Who Owns Your Vet (10)? Lessons from the People’s House (#433)
- Rick LeCouteur
- 3 hours ago
- 3 min read

The White House stands with its East Wing demolished beside a veterinary hospital partially destroyed.
This is a shared metaphor for the erosion of dignity in both governance and medicine, and the hope of restoration through integrity.
I have been following the destruction of the White House East Wing with sadness and reflection.
Then it occurred to me.
Could this be a metaphor for what is happening in veterinary medicine?
The Meaning of the People’s House
There’s a certain way light falls on the White House in autumn. Pale, patient, and golden, like history pausing mid-sentence. It was never meant to be a palace. It was built to remind us that democracy is not grand, but grounded. That power can coexist with humility, and ceremony with care.
The East Wing once embodied that ideal. It was where compassion met responsibility.
Where condolence letters were written, holiday cards prepared, and the families of the fallen were greeted with a steady hand and the simple words:
We remember.
The space was not about politics, but about grace.
It was a living symbol of the nation’s heart.
Today, the East Wing lies in ruins.
The demolition of the East Wing to make room for a gilded ballroom is more than architectural vandalism. It is the physical manifestation of arrogance. The belief that beauty, meaning, and memory can be replaced with spectacle.

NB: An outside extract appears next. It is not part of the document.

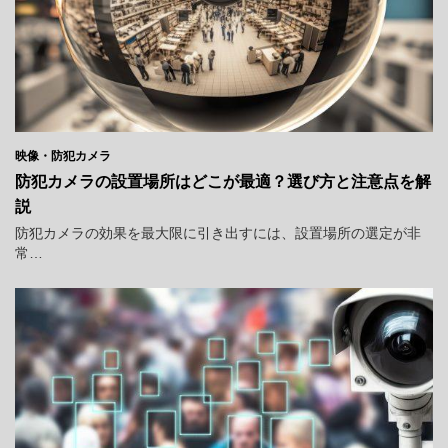
映像・防犯カメラ
防犯カメラの設置場所はどこが最適？選び方と注意点を解
説
防犯カメラの効果を最大限に引き出すには、設置場所の選定が非
常…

The People’s House, once a sanctuary of shared dignity, has been recast as a stage set for ego. What was once built for ceremony and continuity has been transformed into a monument to excess.
The destruction of the East Wing is not merely structural.
It is moral.
And yet, even in rubble, there is hope.
One can imagine the day when gardeners return to replant the rose bushes, when craftsmen lift their tools to rebuild not for glory, but for purpose. When a young staffer again carries condolence letters across polished floors, and a child presses her nose to the Colonnade glass, seeing her reflection in a house that belongs, quietly and enduringly, to her.
That will be the moment when restoration transcends construction. When rebuilding becomes remembering.
The East Wing and the Veterinary Profession
The decline of the White House’s East Wing is not unique.
It mirrors what is happening in veterinary medicine.
Veterinary practice, too, was once built upon ideals of trust, continuity, and care.
Each clinic was a kind of People’s House. A place where compassion outweighed convenience, and where every decision was guided by conscience, not by quarterly returns.
But just as the East Wing fell to vanity, the profession is now being eroded by corporate ambition.
The warm hum of local practice has been replaced by the sterile whirr of consolidation.
Independent clinics, once pillars of their communities, are now branded, standardized, and optimized for profit.
The bond between a veterinary practice and animal owner has become a transaction, measured in metrics and margins.
What was once a vocation is now an investment strategy.
What was once a covenant is now a contract.
This is the same disease that toppled the East Wing.
The belief that all things, even the sacred, can be monetized.
That heritage, empathy, and service can be bought, packaged, and sold.
Rick’s Commentary
As with the People’s House, there remains hope.
In small clinics where the lights still burn after hours, in handwritten sympathy cards still slipped into envelopes, in young veterinarians who enter the field for love, not leverage.
Our restoration will not be measured in buildings or branding, but in conscience.
The profession will be rebuilt, one act of compassion at a time, by those who remember that care is not a commodity, and that the truest architecture of medicine lies in trust.
When the rubble clears, both in Washington and in our profession, may the light fall once again with quiet dignity, reminding us that beauty, in any house, is not what glitters, but what endures.